Sans cette haine, on n'eût pas fait justice. En frappant les petits voleurs on aurait épargné le grand. Le roi garda Fouquet et l'enferma à Pignerol jusqu'à sa mort.
Les financiers étaient un parti odieux, mais serré et compacte, qui avait ses racines et à la cour et dans la haute bourgeoisie. Ils avaient avec eux une classe plus intéressante, les petits rentiers, qui était tout un peuple dans Paris. L'émeute cependant n'était pas à redouter. Le danger était qu'on n'agît sur le roi, qu'on ne lui fît craindre les suites de mesures hardies que l'on allait prendre; mais la violence de Colbert trouva un ferme point d'appui dans la sèche dureté de son maître, dans ses besoins d'argent. La succession de Mazarin avait fourni l'été, que ferait-on l'hiver? Colbert se chargea d'y faire face par une grande razzia sur la finance et les comptables. La chambre de justice que l'on créa devait s'enquérir de leurs biens et des sources de leur fortune, en remontant à Richelieu et jusqu'à l'année 1635. Ordre de prouver en huit jours, sinon tout saisi dans un mois. Appel du roi au peuple dans toutes les chaires des églises, pour qu'il dénonce les abus.

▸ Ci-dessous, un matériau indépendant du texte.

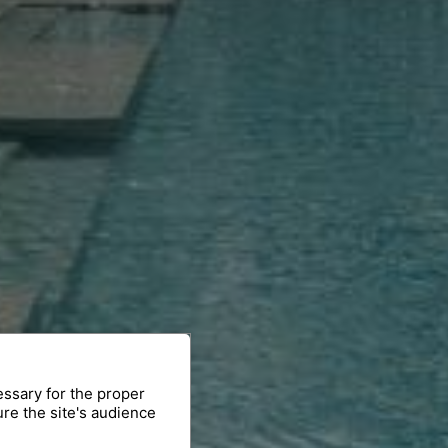
essary for the proper
ure the site's audience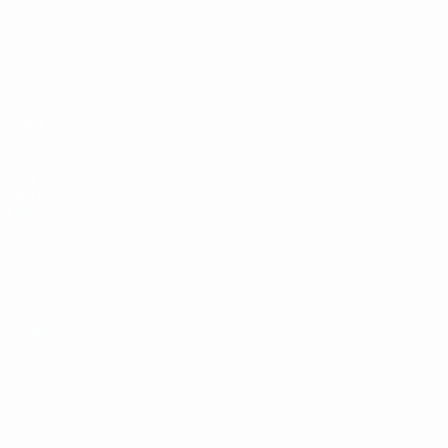
UEFA Under 19
Partite
Notizie
Sorteggi
Dettagli
Video
Squadre
SITI
NETWORK
UEFA
UEFA.com
Fondazione
UEFA
CAMBIA LINGUA
Italiano
English
Français
Deutsch
Русский
Español
Italiano
Português
Privacy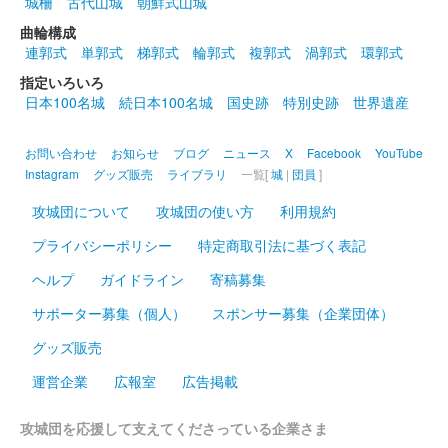
城柵
古代山城
朝鮮式山城
販売終了
曲輪構成
連郭式
単郭式
梯郭式
輪郭式
複郭式
渦郭式
環郭式
指定いろいろ
酔月城（小諸城） 御城印
小諸城別称
日本100名城
続日本100名城
国史跡
特別史跡
世界遺産
武田信玄の命を受けた大井高政が城を整備し、別称として酔月城
お問い合わせ
お知らせ
ブログ
ニュース
X
Facebook
YouTube
と呼ばれていたのを表した御城印。
Instagram
グッズ販売
ライブラリ
一覧[
城
|
団員
]
攻城団について
攻城団の使い方
利用規約
小諸城址 御城印
春限定版
プライバシーポリシー
特定商取引法に基づく表記
販売終了
ヘルプ
ガイドライン
寄稿募集
サポーター募集（個人）
スポンサー募集（企業団体）
小諸城址 御城印
グッズ販売
運営企業
広報室
広告掲載
小諸城 御城印
馬版
攻城団を応援して支えてくださっている企業さま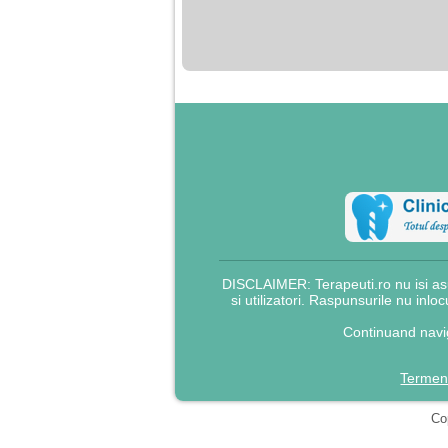
nimanui nu ii pasa de
mine. Din cauza asta
am inceput sa beau
alcool si am inceput
sa ma culc cu barbati
pentru bani.
DISCLAIMER: Terapeuti.ro nu isi asu
si utilizatori. Raspunsurile nu inlo
Continuand navig
Termeni
Cop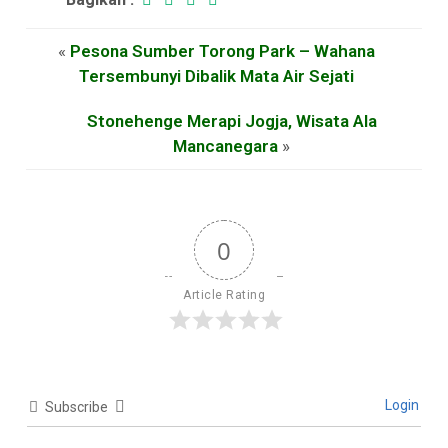
«
Pesona Sumber Torong Park – Wahana
Tersembunyi Dibalik Mata Air Sejati
Stonehenge Merapi Jogja, Wisata Ala
Mancanegara
»
0
Article Rating
Login
Subscribe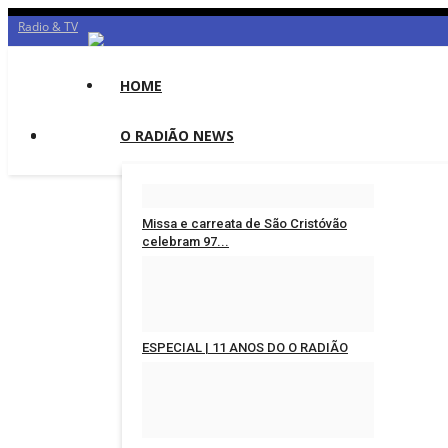
Radio & TV
HOME
O RADIÃO NEWS
Missa e carreata de São Cristóvão
celebram 97...
Redação
Jul 25, 2026
0
ESPECIAL | 11 ANOS DO O RADIÃO
Redação
Jul 18, 2026
0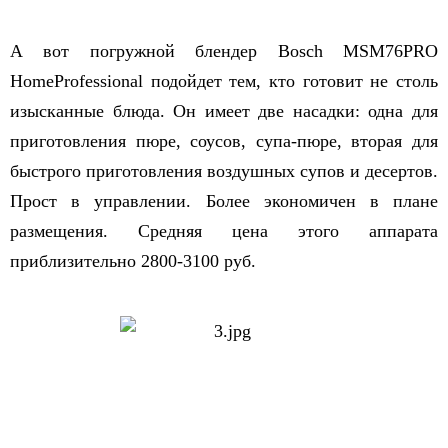
А вот погружной блендер Bosch MSM76PRO
HomeProfessional подойдет тем, кто готовит не столь
изысканные блюда. Он имеет две насадки: одна для
приготовления пюре, соусов, супа-пюре, вторая для
быстрого приготовления воздушных супов и десертов.
Прост в управлении. Более экономичен в плане
размещения. Средняя цена этого аппарата
приблизительно 2800-3100 руб.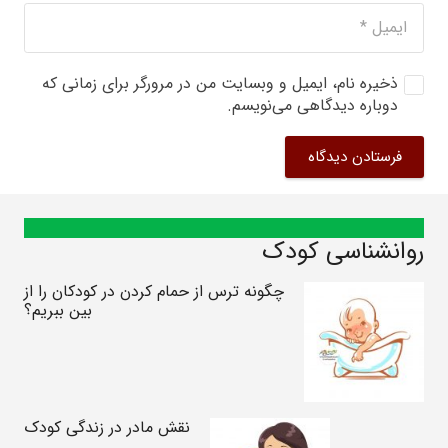
ذخیره نام، ایمیل و وبسایت من در مرورگر برای زمانی که
دوباره دیدگاهی می‌نویسم.
فرستادن دیدگاه
روانشناسی کودک
چگونه ترس از حمام کردن در کودکان را از
بین ببریم؟
نقش مادر در زندگی کودک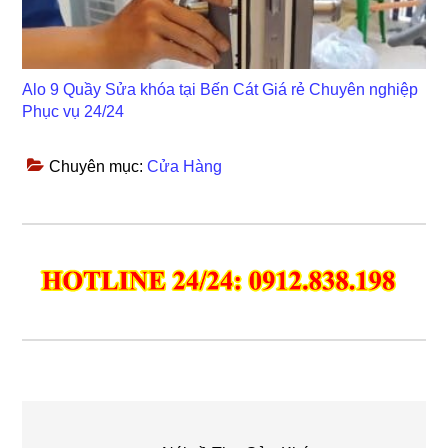
Alo 9 Quầy Sửa khóa tại Bến Cát Giá rẻ Chuyên nghiệp
Phục vụ 24/24
Chuyên mục:
Cửa Hàng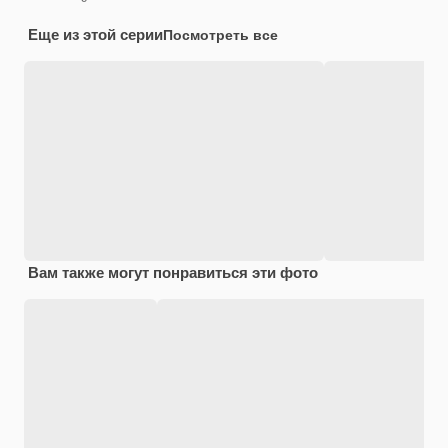
Еще из этой серии
Посмотреть все
Вам также могут понравиться эти фото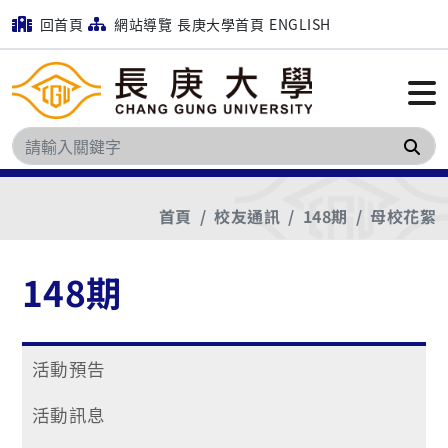
回首頁
網站導覽
長庚大學首頁
ENGLISH
搜
首頁
校友通訊
148期
母校花絮
148期
活動預告
活動訊息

La chambre de justice envoie ses agents en province pour encourager, rassurer les dénonciateurs. On frappe en haut, en bas.
Un Guénégaud (puissante famille de Paris) est mis à la Bastille, un financier pendu, des receveurs, des sergents même. Les traités que Fouquet avait faits pour l'État, annulés et cassés. Les rentes, rognées par Mazarin, sont réduites encore par Colbert.